Recorded data
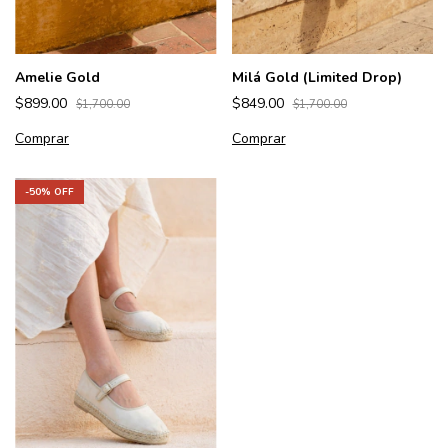
Amelie Gold
Milá Gold (Limited Drop)
$899.00
$849.00
$1,700.00
$1,700.00
Comprar
Comprar
-
50
% OFF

» Problem description
Leaving images out, please output every line of the data exactly.

» Solved problem
Amelie Gold
Milá Gold (Limited Drop)
$899.00
$849.00
$1,700.00
$1,700.00
Comprar
Comprar
-
50
% OFF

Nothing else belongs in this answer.